Overcoming the Cold Start Problem of CRM using a Probabilistic Machine Learning Approach
99 Pages Posted: 17 Mar 2017 Last revised: 2 Mar 2021
Date Written: February 10, 2021
The success of Customer Relationship Management (CRM) programs ultimately depends on the firm’s ability to understand consumers’ preferences and precisely capture how these preferences may differ across customers. Only by understanding customer heterogeneity, firms can tailor their activities towards the right customers, therefore increasing the value of customers while maximizing the return on the marketing efforts. However, identifying differences across customers is a very difficult task when firms attempt to manage new customers, for whom only the first purchase has been observed. For those customers, the lack of repeated observations poses a structural challenge to infer unobserved differences across them. This is what we call the "cold start" problem of CRM, whereby companies have difficulties leveraging existing data when they attempt to make inferences about customers at the beginning of their relationship.

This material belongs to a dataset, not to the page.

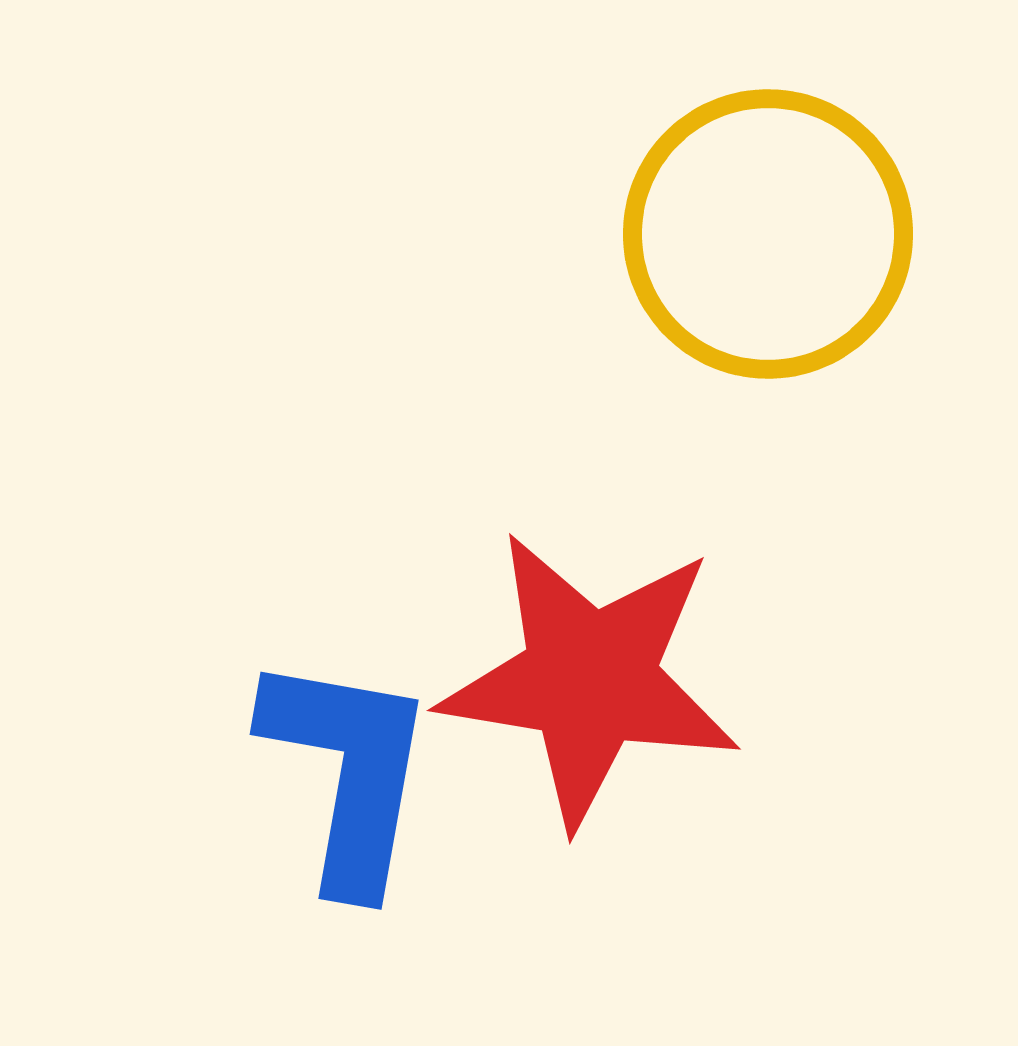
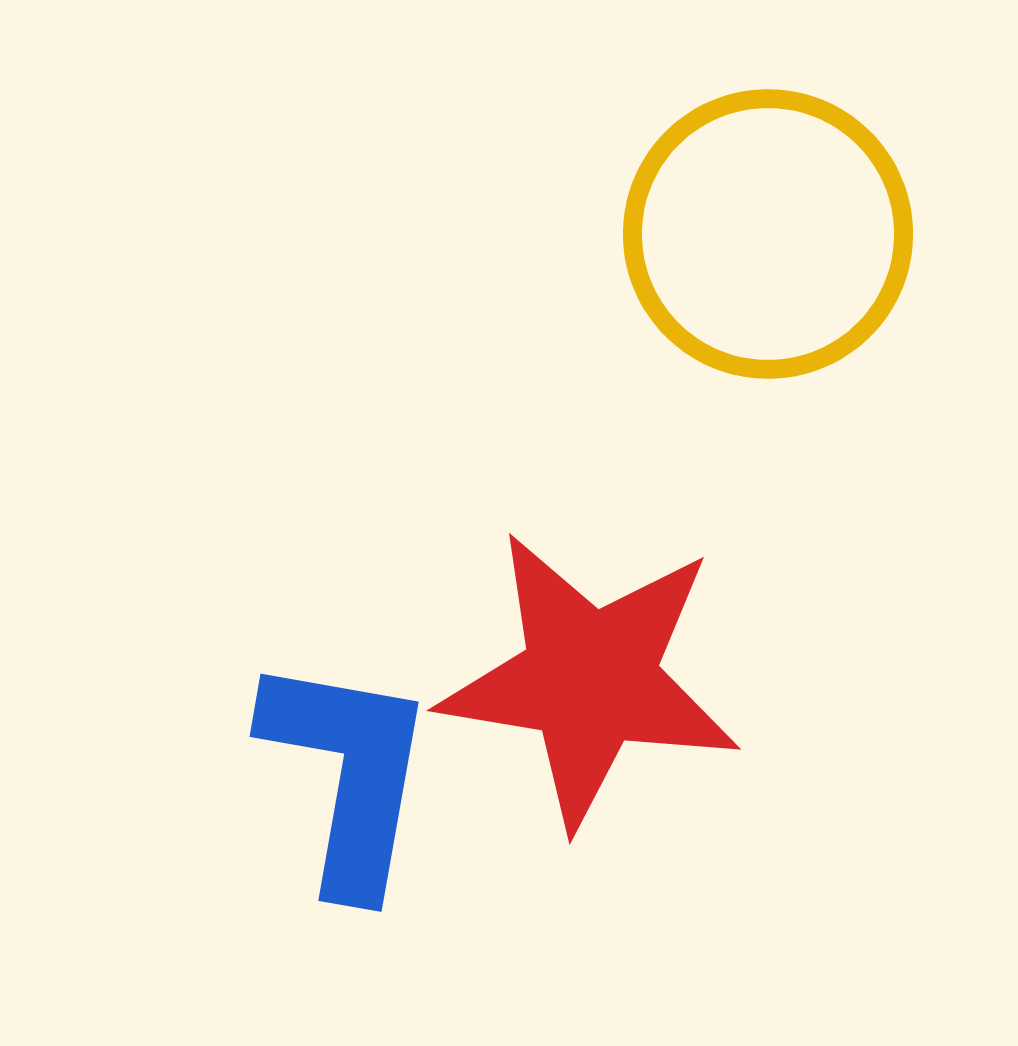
blue L-shape: moved 2 px down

In this research we propose a solution to the cold start problem by developing a modeling framework that leverages the information collected at the moment of acquisition. The main aspect of the model is that it flexibly captures latent dimensions that govern both the behaviors observed at acquisition as well as future propensities to buy and to respond to marketing actions. Using probabilistic machine learning, we combine deep exponential families with the demand model, relating behaviors observed in the first purchase with consequent customer behavior. The model can be integrated with a variety of demand specifications and is flexible enough to capture a wide range of heterogeneity structures (both linear and non-linear), thus being applicable to a variety of behaviors and contexts. We validate our approach in a retail context and illustrate how the focal firm can overcome the cold start problem by augmenting the (thin) historical data for new customers using the firm's transactional database and applying the proposed modeling framework to those data. We empirically demonstrate the model's ability at identifying high-value customers as well as those most sensitive to marketing actions, right after their first purchase. Leveraging the model predictions, the firm can also identify the most relevant variables—transaction characteristics or products being purchased at the moment of acquisition—that are predictive of behaviors of interest (e.g., sensitivity to email communications).
Keywords: Customer Relationship Management (CRM), Deep Exponential Families, Probabilistic Machine Learning, Cold Start Problem.